Pequeno resumo para o leitor perceber melhor a importância do acontecimento. O Instituto de Habitação e Reabilitação Urbana (IHRU) deve, desde 2010, 2,4 milhões de euros à Sociedade de Reabilitação Urbana (SRU) do Porto. Além disso, recusou-se a aprovar as contas de 2012, para "evitar a falência" (sic) da SRU. "Há uns que querem mandar e os outros que têm de pagar", gritou, na altura, Vítor Reis, o presidente do IHRU. O mal-estar, que já vinha em crescendo, galopou a partir daqui. Até atingir um ponto insustentável.
Como sempre acontece nestas polémicas, há argumentos bons e maus, atendíveis e desprezíveis dos dois lados. Quando assim é, pede o bom senso que fale quem manda. Rui Rio falou, pelo lado da Câmara. Ninguém falou pelo lado do Governo. Ora, o desprezo (o termo é mesmo este) a que a cidade foi votada pelo Executivo de Passos Coelho é absolutamente intolerável. É daí que nasce o grito de revolta do Porto, como o JN lhe chamou.
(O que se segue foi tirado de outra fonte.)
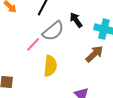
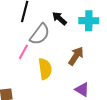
brown arrow: (94, 54) -> (76, 56), moved

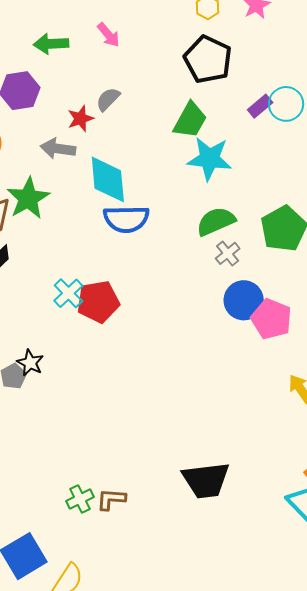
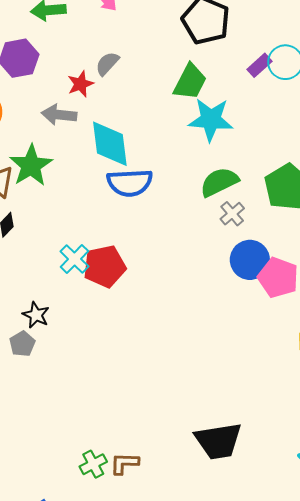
black star: (30, 363) -> (36, 315), moved

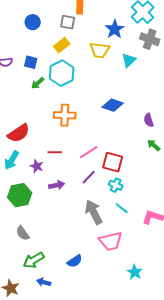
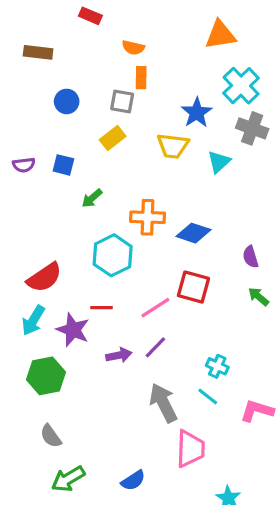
cyan hexagon: (62, 73) -> (113, 255), moved
green arrow: (38, 83) -> (92, 198), moved
orange cross: (65, 115) -> (147, 217), moved
red square: (113, 162) -> (193, 287), moved
purple star: (37, 166) -> (73, 330), size x1.5
purple arrow: (57, 185) -> (119, 355), moved
cyan cross: (116, 185) -> (217, 366), moved
pink trapezoid: (111, 241) -> (190, 449), turned -75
O grito tem um mentor: Rui Rio. E o "processo SRU" tem, aconteça o que acontecer, um vencedor: Rui Rio. O presidente da Câmara do Porto conseguiu juntar 50 personalidades ligadas à cidade (de Belmiro de Azevedo a Américo Amorim e ao bispo do Porto, passando por Artur Santos Silva e Daniel Bessa) em torno de um objetivo nobre, como mais nobre não há: defender a cidade do Porto, sustentando a defesa num argumentário coerente e exigente: de outra forma, não conseguiria arregimentar gente que pensa pela sua cabeça e que detesta envolver-se em conflitos estéreis e sem substância.
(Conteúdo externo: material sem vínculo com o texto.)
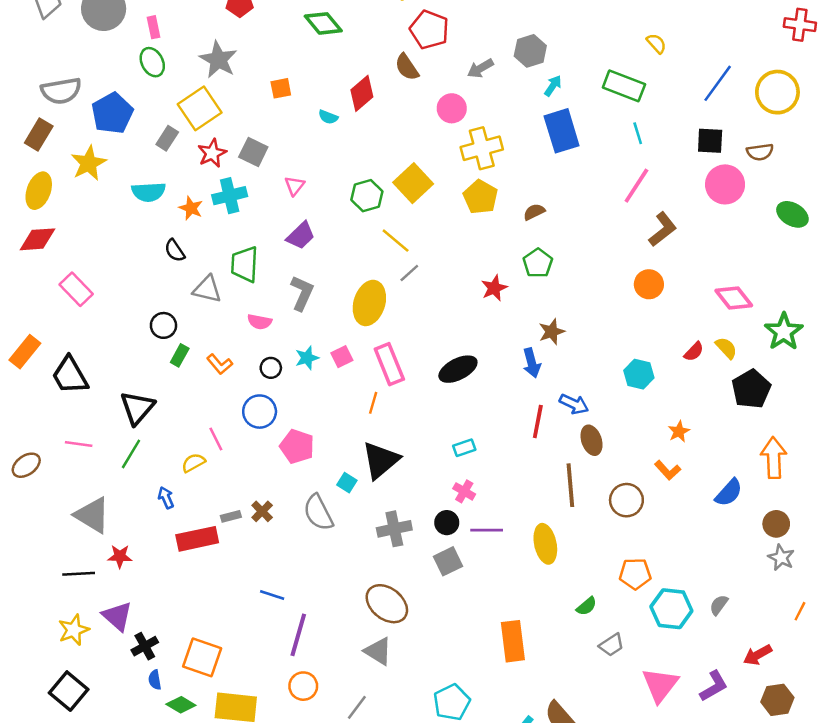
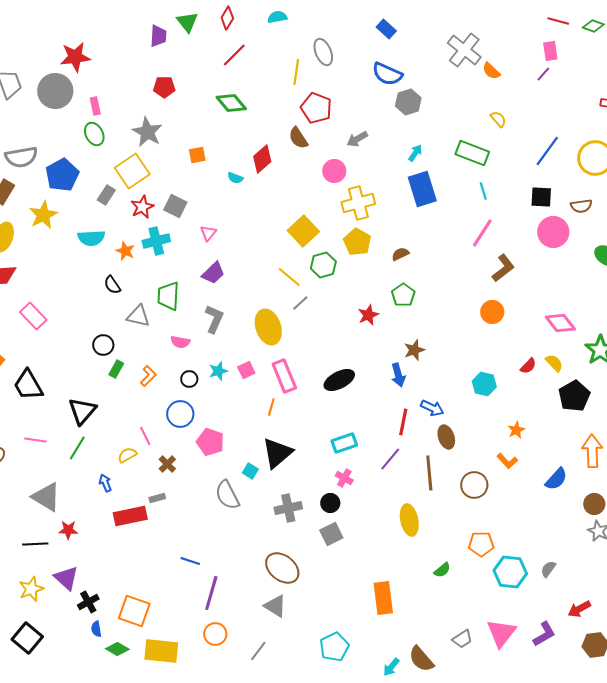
gray hexagon: (530, 51) -> (408, 102), moved
green hexagon: (367, 196) -> (323, 265), moved
yellow ellipse: (369, 303) -> (268, 327), turned -36
orange L-shape: (220, 364) -> (148, 376), turned -95
cyan rectangle: (464, 448) -> (344, 443), size x1.4
brown cross: (262, 511) -> (167, 464), moved
purple line: (487, 530) -> (390, 459), moved, turned -50
gray trapezoid: (611, 645) -> (462, 639), moved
O presidente da Câmara do Porto fez política fugindo da politiquice. Fê-lo com engenho e arte: numa altura em que as autárquicas aquecem no Porto, qualquer movimento em falso teria deitado por terra esta demonstração de força e de vitalidade da cidade, coisa sem paralelo nos últimos anos.
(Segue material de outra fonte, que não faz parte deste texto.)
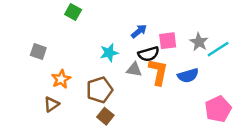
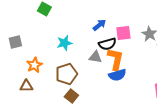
gray square: (38, 52) -> (15, 42), turned -32
cyan star: (109, 53) -> (64, 43), moved
blue semicircle: (188, 75) -> (117, 75), moved
brown triangle: (52, 104) -> (26, 86), turned 32

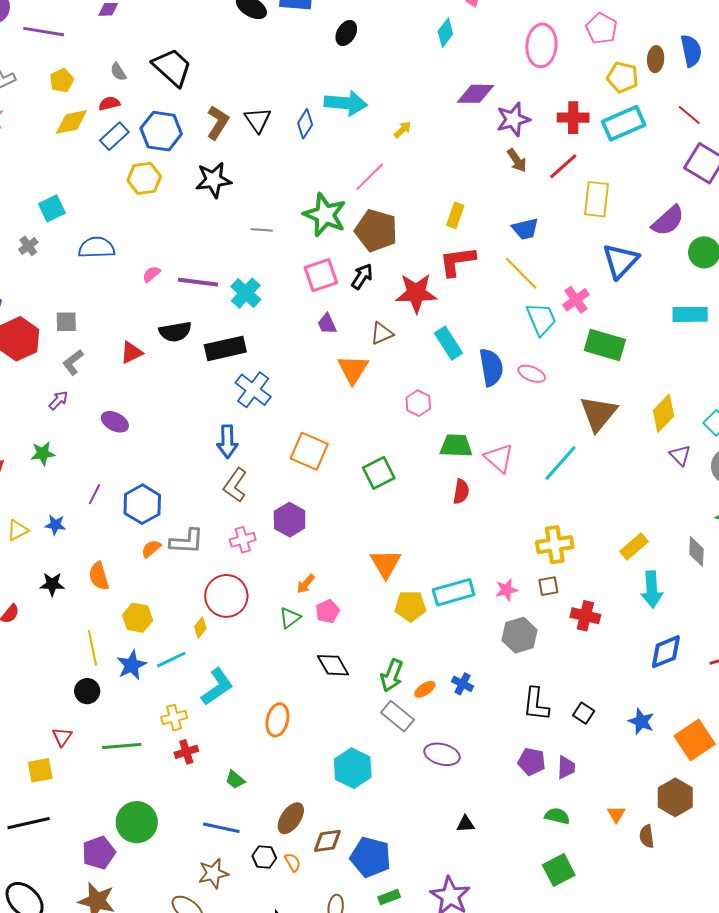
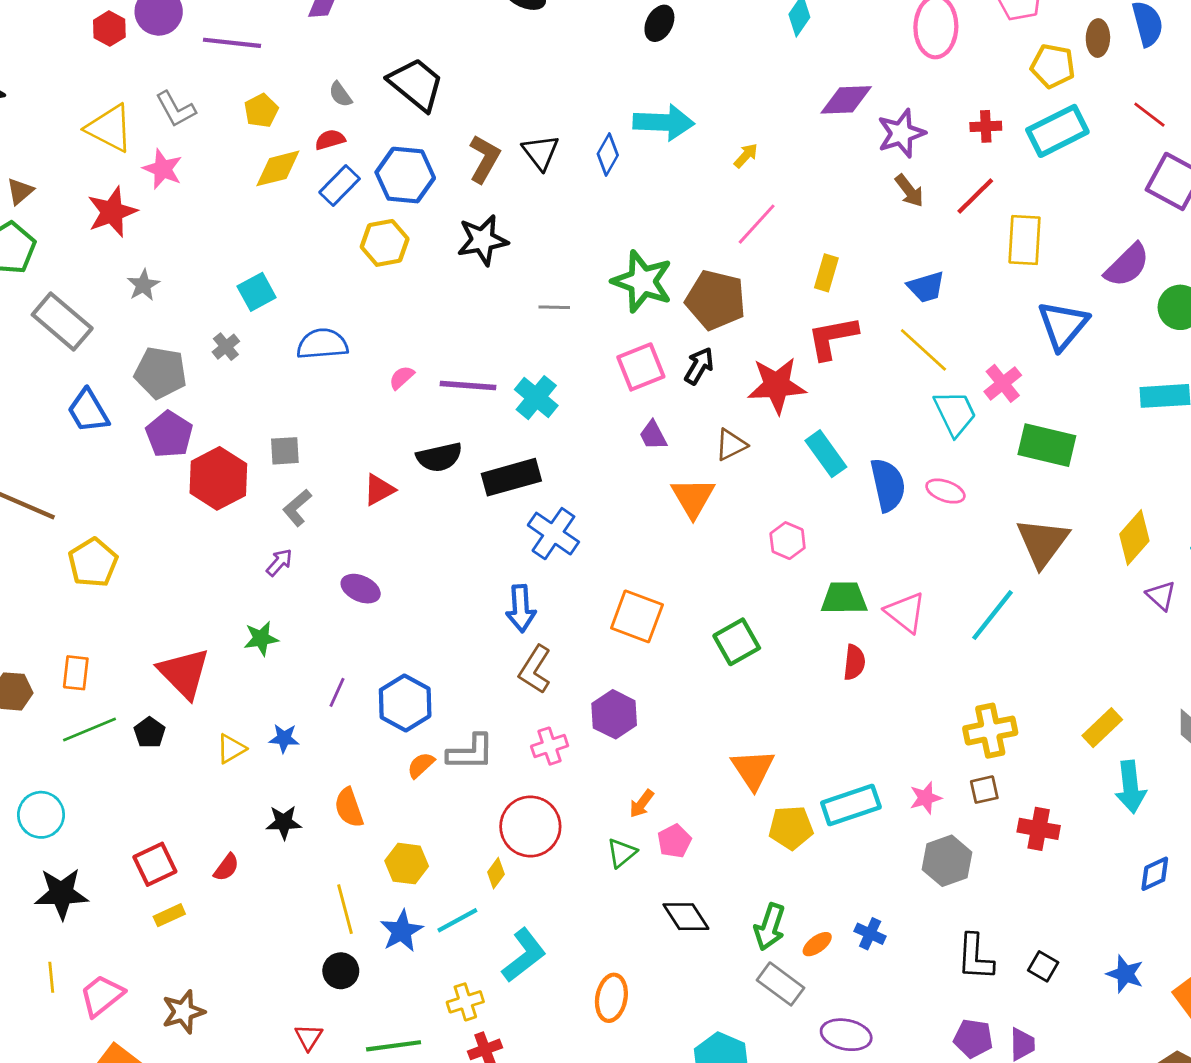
red cross: (573, 118) -> (986, 126), size x0.7
pink line: (370, 177) -> (757, 224), moved
blue diamond: (666, 652) -> (1155, 874), size x0.7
Resta saber como responderá o Governo ao grito de revolta. Será um erro fazer ouvidos de mercador. Será um erro não colocar um interlocutor à altura a falar com a Câmara do Porto e a SRU. Será um erro que, desde logo, penalizará o candidato do PSD, a quem será muito difícil abordar um tema decisivo para a cidade sem atacar o Governo.